Learning Montezuma's Revenge from a Single Demonstration
This addresses the challenge of sparse rewards in reinforcement learning for tasks like video games, offering a more efficient approach compared to standard methods, though it is incremental as it builds on existing RL techniques.
The paper tackles the problem of learning in hard exploration tasks with sparse rewards, such as the Atari game Montezuma's Revenge, by proposing a method that uses a single demonstration to reset episodes, resulting in an agent achieving a high-score of 74,500, better than any previously published result.
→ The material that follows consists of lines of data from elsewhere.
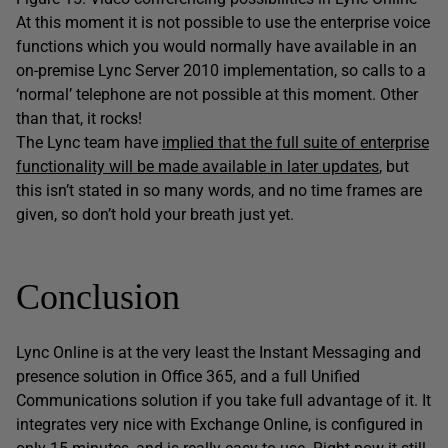
At this moment it is not possible to use the enterprise voice
functions which you would normally have available in an
on-premise Lync Server 2010 implementation, so calls to a
‘normal’ telephone are not possible at this moment. Other
than that, it rocks!
The Lync team have
implied that the full suite of enterprise
functionality will be made available in later updates
, but
this isn’t stated in so many words, and no time frames are
given, so don’t hold your breath just yet.
Conclusion
Lync Online is at the very least the Instant Messaging and
presence solution in Office 365, and a full Unified
Communications solution if you take full advantage of it. It
integrates very nice with Exchange Online, is configured in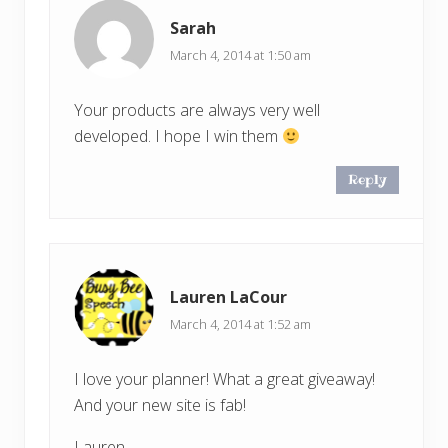
Sarah
March 4, 2014 at 1:50 am
Your products are always very well
developed. I hope I win them
Reply
Lauren LaCour
March 4, 2014 at 1:52 am
I love your planner! What a great giveaway!
And your new site is fab!
Lauren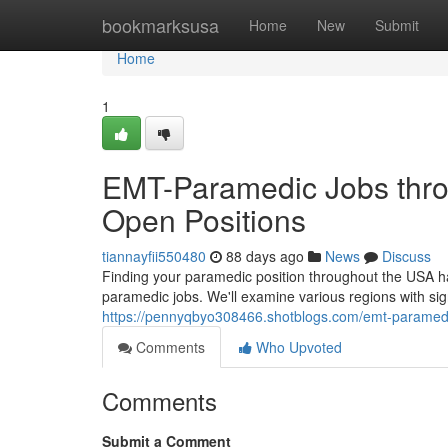
Home
bookmarksusa
Home
New
Submit
Home
1
EMT-Paramedic Jobs thro
Open Positions
tiannayfii550480
88 days ago
News
Discuss
Finding your paramedic position throughout the USA h
paramedic jobs. We'll examine various regions with sign
https://pennyqbyo308466.shotblogs.com/emt-paramedi
Comments
Who Upvoted
Comments
Submit a Comment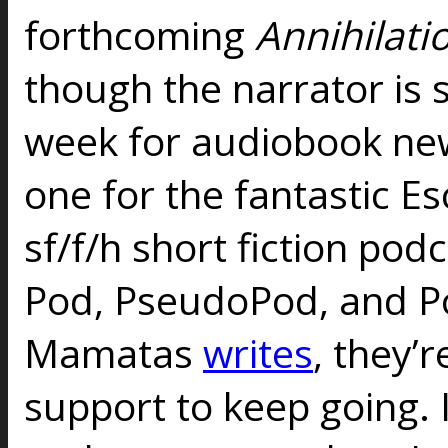
forthcoming
Annihilati
though the narrator is st
week for audiobook new
one for the fantastic Es
sf/f/h short fiction pod
Pod, PseudoPod, and Po
Mamatas
writes
, they’r
support to keep going. 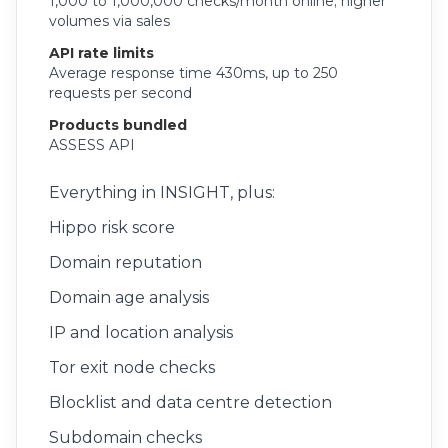
1,000 to 1,000,000 checks/month online; higher
volumes via sales
API rate limits
Average response time 430ms, up to 250
requests per second
Products bundled
ASSESS API
Everything in INSIGHT, plus:
Hippo risk score
Domain reputation
Domain age analysis
IP and location analysis
Tor exit node checks
Blocklist and data centre detection
Subdomain checks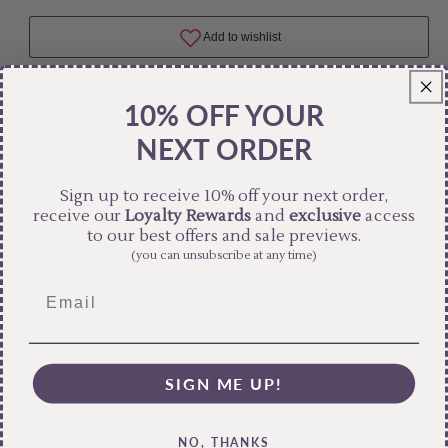
10% OFF YOUR
NEXT ORDER
Sign up to receive 10% off your next order,
receive our
Loyalty Rewards
and
exclusive
access
Free Shipping
to our best offers and sale previews.
(you can unsubscribe at any time)
Pair text with an image to focus on your chosen
product, collection, or blog post. Add details on
availability, style, or even provide a review.
Hassle-Free Exchanges
SIGN ME UP!
Pair text with an image to focus on your chosen
NO, THANKS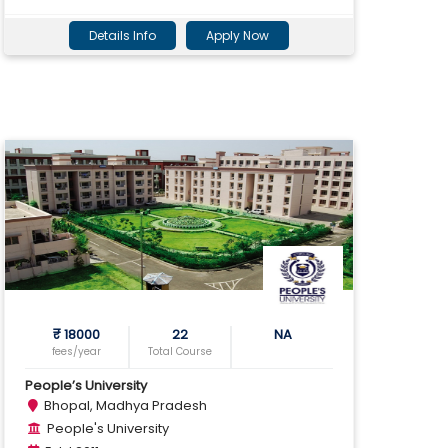
Details Info
Apply Now
₹ 18000
22
NA
fees/year
Total Course
People’s University
Bhopal, Madhya Pradesh
People's University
We propose a new method for learning from a single demonstration to solve hard exploration tasks like the Atari game Montezuma's Revenge. Instead of imitating human demonstrations, as proposed in other recent works, our approach is to maximize rewards directly. Our agent is trained using off-the-shelf reinforcement learning, but starts every episode by resetting to a state from a demonstration. By starting from such demonstration states, the agent requires much less exploration to learn a game compared to when it starts from the beginning of the game at every episode. We analyze reinforcement learning for tasks with sparse rewards in a simple toy environment, where we show that the run-time of standard RL methods scales exponentially in the number of states between rewards. Our method reduces this to quadratic scaling, opening up many tasks that were previously infeasible. We then apply our method to Montezuma's Revenge, for which we present a trained agent achieving a high-score of 74,500, better than any previously published result.